Добавить в цитаты Настройки чтения

Страница 8 из 12

Мальчики. В панораме идей романа сообщество мальчиков играет отнюдь не детскую, а очень принципиальную роль – даже, в известном смысле, решающую. Здесь проявляется уже не аскетическое, а утопическое видение: взгляду Достоевского присуща весьма произвольная логика бескрайнего обобщенья добра, заключающая от одного замеченного в жизни благого примера – к глобальному торжеству Блага, к картине мира, уж не «лежащего во зле», а сущего во Благе и Истине. Чистый пример такой утопической логики писатель вкладывает, увы, в уста Зосимы. Поведав о встрече своей, уже иноком, с бывшим своим денщиком, и о том, как бывшие господин и слуга «облобызались… любовно и в духовном умилении» и меж ними «великое человеческое единение произошло», старец (впрочем, он ли?) заключает: «А теперь мыслю так: неужели так недоступно уму, что сие великое и простодушное единение могло бы… повсеместно произойти меж наших русских людей? Верую, что произойдет, и сроки близки» (14,287). С «Мальчиками» – аналогичный случай.

Сами по себе, голоса мальчиков – Илюши, Коли Красоткина – совершенно чисты, в полной мере автономны и никакой искажающей деформации, утопической или иной, в них нет. Сообщество мальчиков – пластичный, еще не закоснелый антропокосмос, несущий, по старым понятиям о детстве, еще невинное, «райское» мировосприятие и способный под чутким, добрым воспитующим влиянием сделаться добрым и гармоничным сообществом.

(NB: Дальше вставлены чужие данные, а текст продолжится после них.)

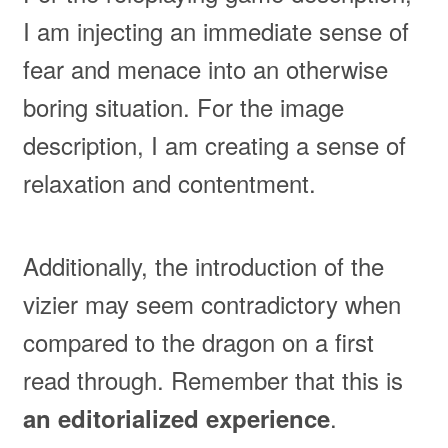
I am injecting an immediate sense of
fear and menace into an otherwise
boring situation. For the image
description, I am creating a sense of
relaxation and contentment.
Additionally, the introduction of the
vizier may seem contradictory when
compared to the dragon on a first
read through. Remember that this is
.
an editorialized experience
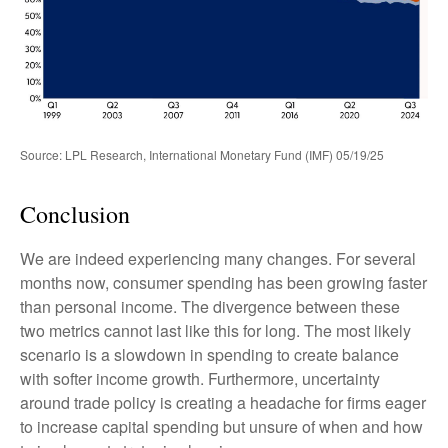
Source: LPL Research, International Monetary Fund (IMF) 05/19/25
Conclusion
We are indeed experiencing many changes. For several
months now, consumer spending has been growing faster
than personal income. The divergence between these
two metrics cannot last like this for long. The most likely
scenario is a slowdown in spending to create balance
with softer income growth. Furthermore, uncertainty
around trade policy is creating a headache for firms eager
to increase capital spending but unsure of when and how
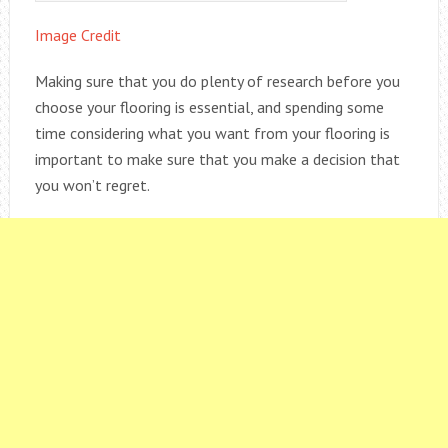
Image Credit
Making sure that you do plenty of research before you
choose your flooring is essential, and spending some
time considering what you want from your flooring is
important to make sure that you make a decision that
you won’t regret.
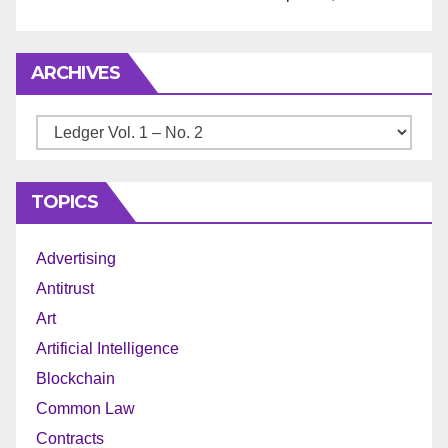
ARCHIVES
Archives
TOPICS
Advertising
Antitrust
Art
Artificial Intelligence
Blockchain
Common Law
Contracts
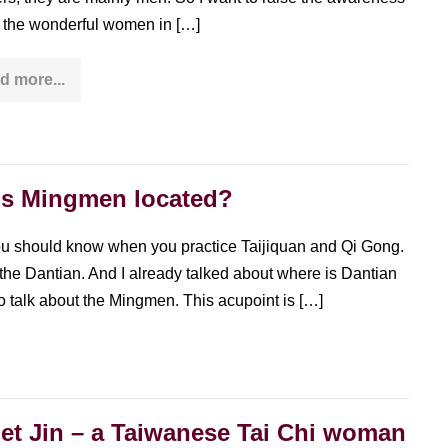
ll the wonderful women in […]
d more...
Jarl
Forsman
–
a
Tai
Chi
woman
is Mingmen located?
with
over
4
decades
ou should know when you practice Taijiquan and Qi Gong.
of
s the Dantian. And I already talked about where is Dantian
experience
o talk about the Mingmen. This acupoint is […]
et Jin – a Taiwanese Tai Chi woman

Именно это и совершается с ним в эпилоге «Карамазовых», где, под влиянием Алеши и «речи у камня», смерть Илюшечки оказывается для каждого из мальчиков, и для всего их мирка, подлинным катарсисом. Но в дискурсе романа, эта художественная реальность нагружается идеологическими, а отчасти и символическими функциями. По утопической логике, чистый и гармоничный (надолго ли?) антропокосмос «Мальчиков» есть не только то, что он есть, а еще и «маленькая детская Церковь» (выражение, кажется, Бахтина), прообраз грядущего совершенного всечеловеческого (или, возможно, всероссийского, но уж не меньше того) сообщества и его верный залог, гарантия. С навязчивою многозначительностью, от которой не умела удержаться Большая Русская Литература, от романа Достоевского до поэмы Блока, мальчиков «собралось всех человек двенадцать» (15,189).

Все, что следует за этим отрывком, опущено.